Une grande dame mise en avant dans « Simone Veil ou la force d’une femme » de Annick Cojean, Xavier Bétaucourt et Étienne Oublie chez les éditions Steinkis/Plon.

Annick Cojean, grand reporter au Monde, dresse un beau portrait de Simone Veil qu’elle a eu la chance de rencontrer plusieurs fois et d’échanger beaucoup sur elle, sur la politique, sur les femmes, sur les droits, sur son passé.

Évidemment, comme tous, je connais Simone Veil et son combat pour la légalisation de l’IVG. Je connais son passé de femme juive déportée pendant la seconde guerre mondiale. J’ai suivi son entrée à l’Académie française. J’admire cette dame. Et je ne peux que l’admirer encore plus avec ma découverte de cet album sur Simone Veil car j’ai appris encore plus d’elle et Simone Veil a tant fait pour les autres, les démunis, les femmes.

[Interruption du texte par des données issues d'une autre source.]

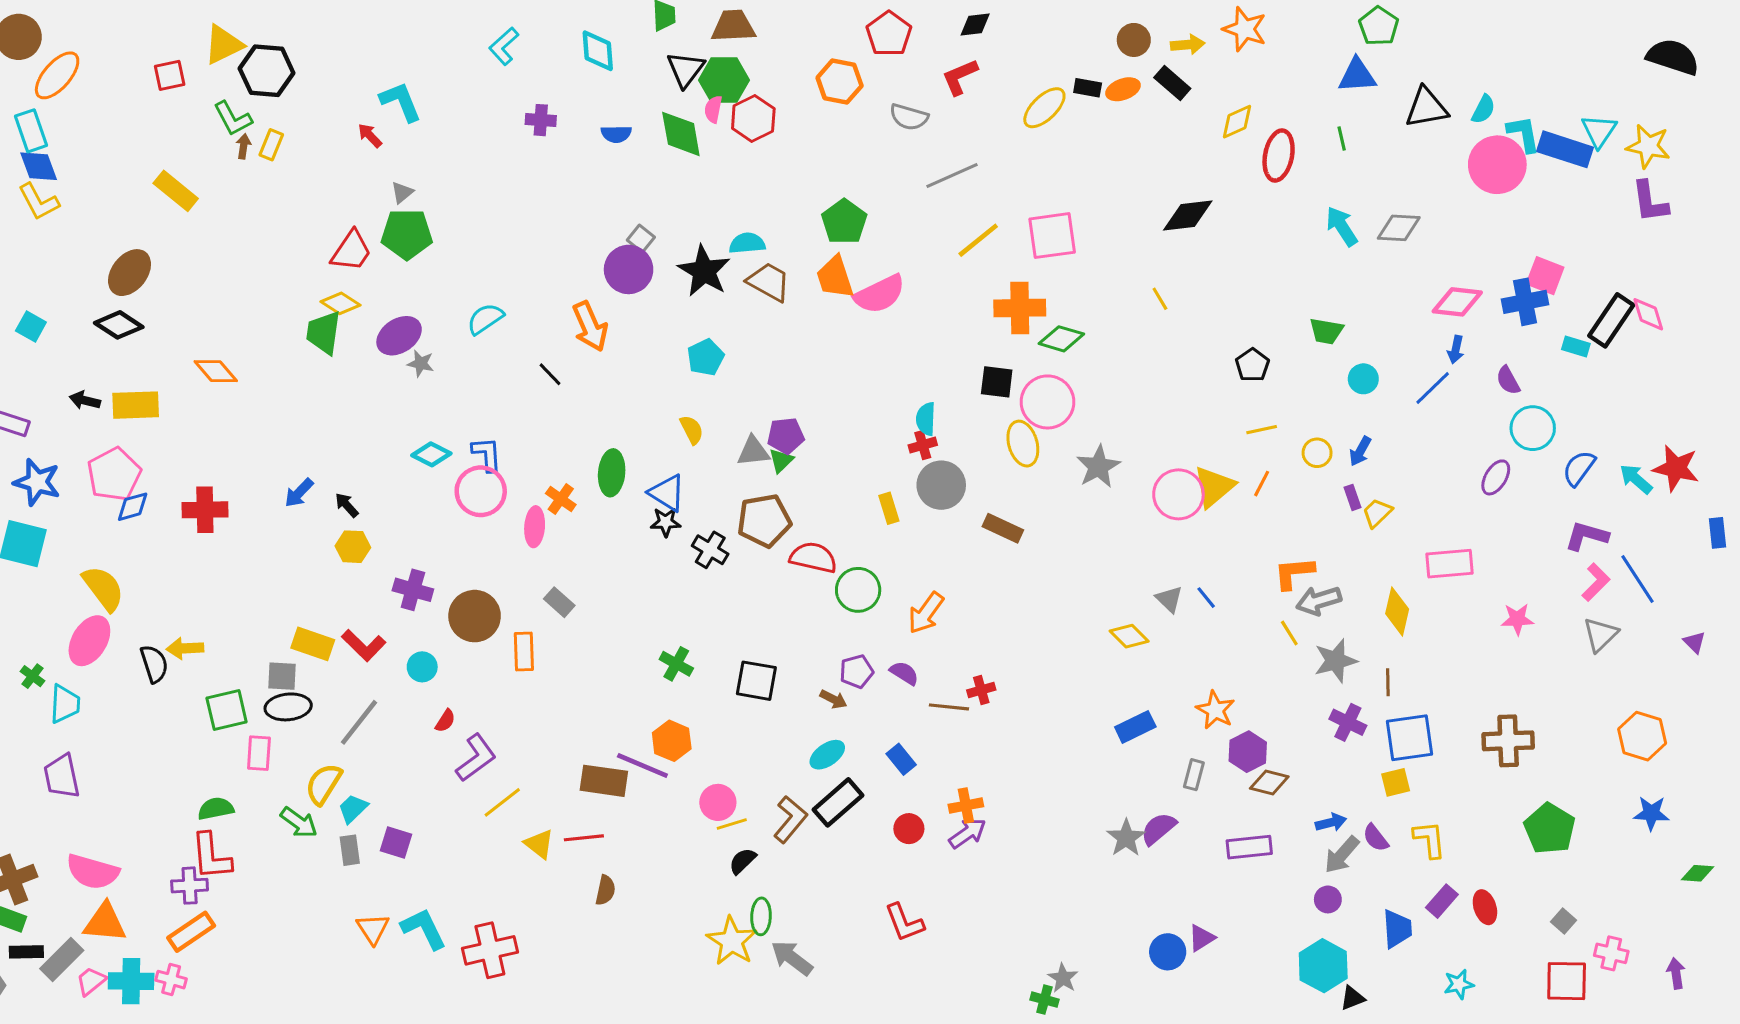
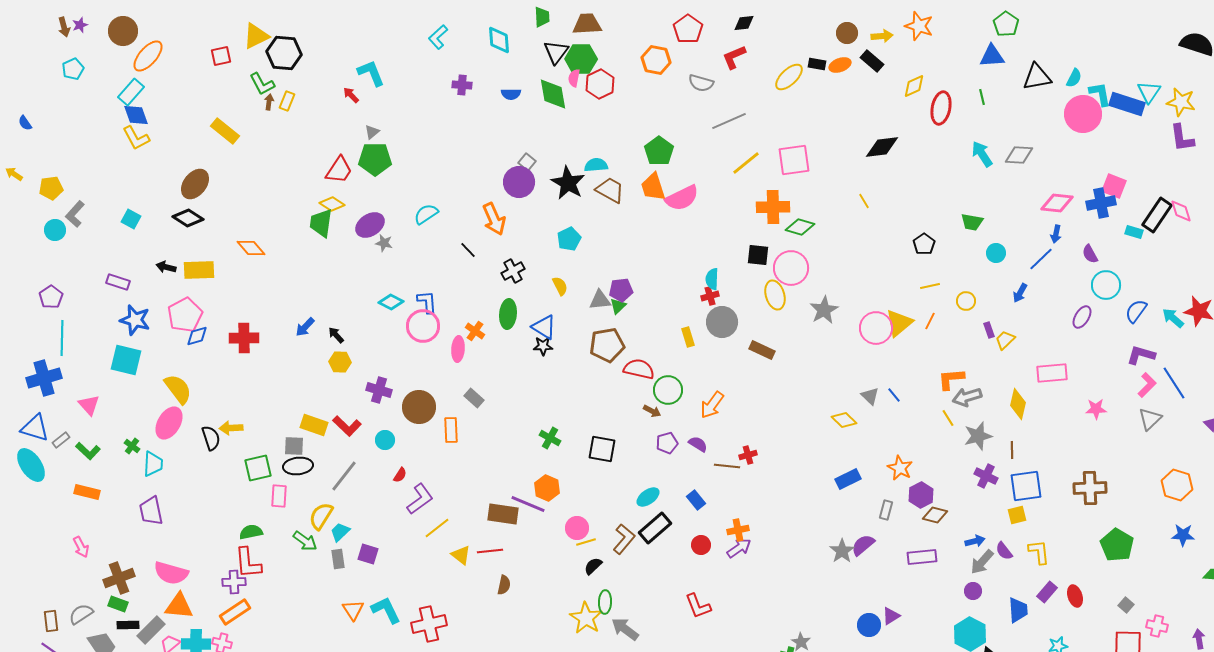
cyan rectangle: (31, 131) -> (131, 92), turned 60
blue arrow: (1360, 451) -> (1020, 293), moved
black cross: (710, 550) -> (513, 271), moved, turned 30
brown arrow: (833, 699) -> (652, 411), moved

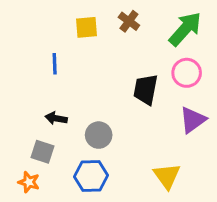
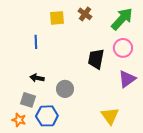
blue hexagon: (91, 176) -> (47, 116), moved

Le 30 juin 2017, Annick Cojean apprend la mort de Simone Veil et son journal, Le Monde, lui demande pour le lendemain un papier sur elle. Annick va y passer la journée et la nuit à la rédaction de cet hommage. Elle se souvient de tout: quand elle était stagiaire à Europe 1 et qu’elle a fait la sortie du conseil des ministres, sa première rencontre avec Simone Veil jusqu’à ses derniers entretiens avec elle pour la rédaction d’un livre. Simone Veil se confie à Annick, elles partagent leurs souvenirs, se trouvent de jolis points communs comme leur amour et leur admiration pour leur maman. Annick avec Xavier parlent de toute la vie de Simone: son enfance à Nice, sa déportation, la mort de son père et de son frère dans les camps, celle de sa mère un mois avant la libération, son combat dans les camps, sa rencontre avec son mari, ses discussions avec celui-ci concernant sa carrière professionnelle, ses postes ministériels, ses combats par rapport aux prisons et aux conditions de vie, ses fils, la disparition tragique de sa soeur rescapée comme elle et celle de son fils, son combat pour les femmes, ses relations avec les hommes politiques. Dans « Simone Veil ou la force d’une femme », c’est toute la vie de Simone Veil. J’ai apprécié à tout point ma lecture et quel plaisir d’en savoir plus sur elle. Et surtout, ce récit est, je trouve, intimiste dans le sens où c’est Annick qui raconte, qui ses souvient, qui revient sur des évènements, qui met en parallèle sa mère et Simone Veil. C’est tendre, empli d’admiration, d’humilité. Annick et Xavier ont su écrire comme Simone semblait être: simple, naturel, aimante, intéressée par les autres, emphatique. Et que dire des illustrations de Étienne Oublie qui a su magnifié le récit, Simone ainsi que tous les autres personnages. Il a adapté les couleurs au récit: le sépia pour le passé, les couleurs chaudes pour le présent. Ça se marie à la perfection.

« Simone Veil ou la force d’une femme » n’est pas un énième ouvrage sur cette grande dame. C’est l’histoire d’une rencontre entre deux femmes qui ont appris à faire connaissance et qui se sont racontées. Annick a su retranscrire Simone et c’est beau. À la fin de l’album, se trouve l’article de Annick qui a été publié dans Le Monde et cet article clôt comme il se doit cet album hommage.

« Simone Veil ou la force d’une femme » de Annick Cojean, Xavier Bétaucourt et Étienne Oublie chez Steinkis/Plon, 26 mars 2020.